I'd like to avoid having it sit around for too long. I hope @sebasguts and me can make a NormalizInterface release soon. Once that has happened and was picked up, we can hopefully proceed with this PR. It would be nice to get some feedback from @jdebeule (whether he's OK with what was done to his PR ;-) first, too.
Since I had no time to work further on the original PR, I am very grateful that this was picked up! So I am ok with what has been done to the original PR.
I have now rebased this atop of PR #3137 (which should be merged first, and then we can rebase this PR once again). I also added the code by @jdebeule for regenerating the table of conway polynomials, though it is not yet fully hooked up (see the commit message of the WIP commit adding it for more details). Also, some of the changes in this PR were squashed by me into a single "WIP" commit -- I plan to break this up further later on, but for now, I wanted to make sure my changes so far are backed up and tested on GitHub ;-).
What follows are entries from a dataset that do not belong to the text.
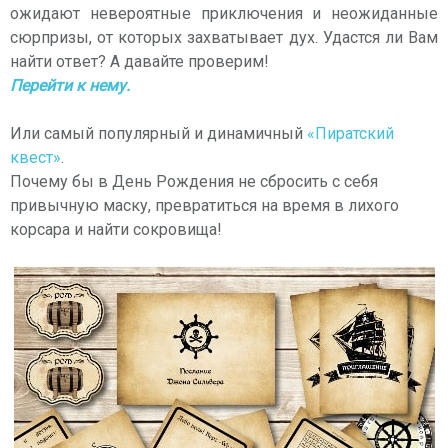
ожидают невероятные приключения и неожиданные
сюрпризы, от которых захватывает дух. Удастся ли Вам
найти ответ? А давайте проверим!
Перейти к нему.
Или самый популярный и динамичный
«Пиратский
квест»
.
Почему бы в День Рождения не сбросить с себя
привычную маску, превратиться на время в лихого
корсара и найти сокровища!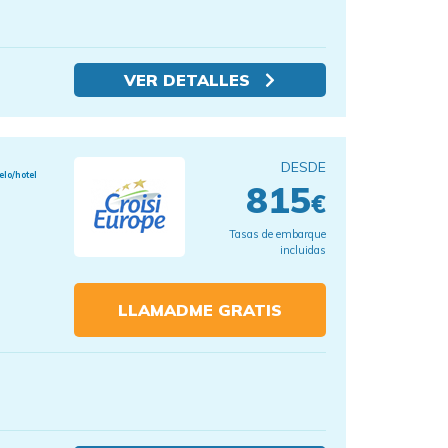
VER DETALLES
DESDE
elo/hotel
815
€
Tasas de embarque
incluidas
LLAMADME GRATIS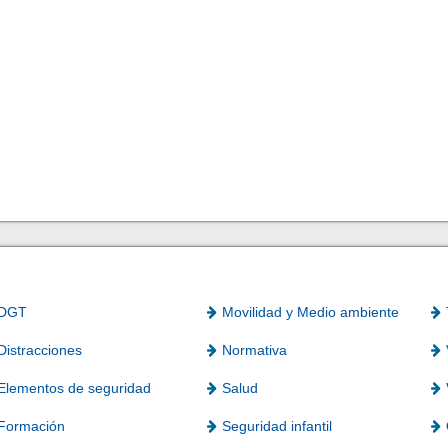
DGT
Movilidad y Medio ambiente
Distracciones
Normativa
Elementos de seguridad
Salud
Formación
Seguridad infantil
Coverage decreased (-7.2%) to 75.646% when pulling 27b0c49d5a1b74aac4a35d5942b46400422df89b on stevelinton:ff-ext into 7587224d230911bd713d2dcb49b2de51e85834d1 on gap-system:master.
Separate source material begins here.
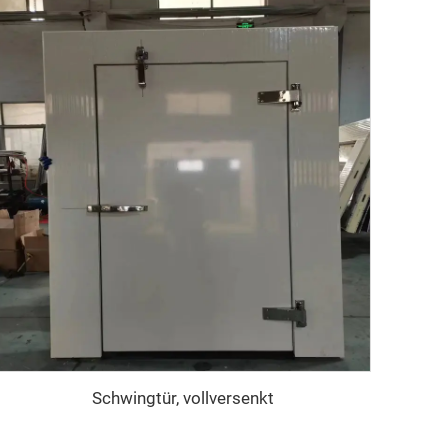
Schwingtür, vollversenkt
Coverage increased (+1.4%) to 82.844% when pulling f33d435c0eae5adefe99acd4f7f2554fbf3ce4b8 on stevelinton:ff-ext into 5296012c784eb114511419e5f53e222b93918db1 on gap-system:master.
This has now been reduced to a relatively small set of changes (except for the about 7000 new generated lines in src/finfield_conway.h, and the removal of src/ffdata.c with another 2000 lines). I still need to clean up the remaining commits. Perhaps also break out the addition of etc/gen_conway.g into its own PR, and hook it into the build system so that regenerating that table becomes trivial.
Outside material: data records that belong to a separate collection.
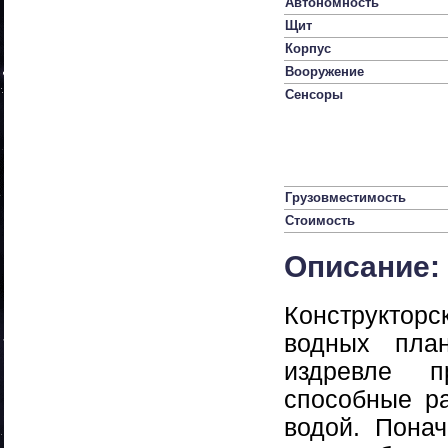
Автономность
Щит
Корпус
Вооружение
Сенсоры
Грузовместимость
Стоимость
Описание:
Конструкторс
водных пла
издревле п
способные ра
водой. Пона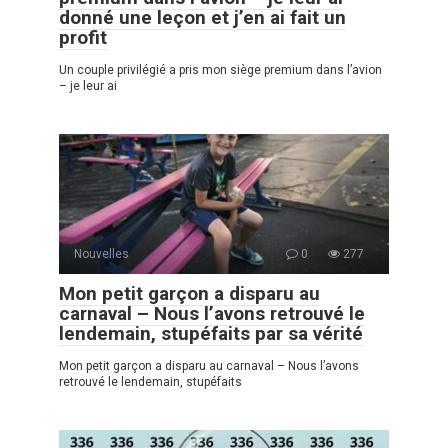
donné une leçon et j’en ai fait un
profit
Un couple privilégié a pris mon siège premium dans l’avion
– je leur ai
Nouvelles
0
277
Mon petit garçon a disparu au
carnaval – Nous l’avons retrouvé le
lendemain, stupéfaits par sa vérité
Mon petit garçon a disparu au carnaval – Nous l’avons
retrouvé le lendemain, stupéfaits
One thing that concerns me a bit about this PR is that the generated file gen/ffdata.c in 64 builds is 26 MB. And the GAP executable grows from 2.3 MB (1.8 MB stripped) to 12 MB (11 MB stripped), i.e., growing by a factor of 6. Now of course this is still no problem on current machines, but I nevertheless find it a bit troubling.
@fingolfin Given that, as you say, it is not actually a problem on modern machines, I'm not inclined to worry about this. The root problem is that we need to number all the prime powers up to whatever our limit is, in a way that does not introduce race conditions, and allows reasonably quick lookup. It's not essential that the numbering be entirely dense, but we don't want to use more bits than we have to. Calculating it at startup (before we have multiple threads) is a bit slower than we'd like. Doing it on demand (so that the tables would be populated as far as the largest q so far considered) would be possible, but adds complexity. Loading the data at run-time (for instance via mmap) would be possible, but really is just hiding the problem.
One thing we might want to do is export this data to GAP level in some way, so that it is available for factoring, primality testing, etc.
In the somewhat unlikely event that someone did want to build a 64 bit version of GAP with minimal memory footprint then (a) their main job will be to minimize how much of the library they load and (b) they can easily configure it to use fewer than 24 bits worth of finite fields.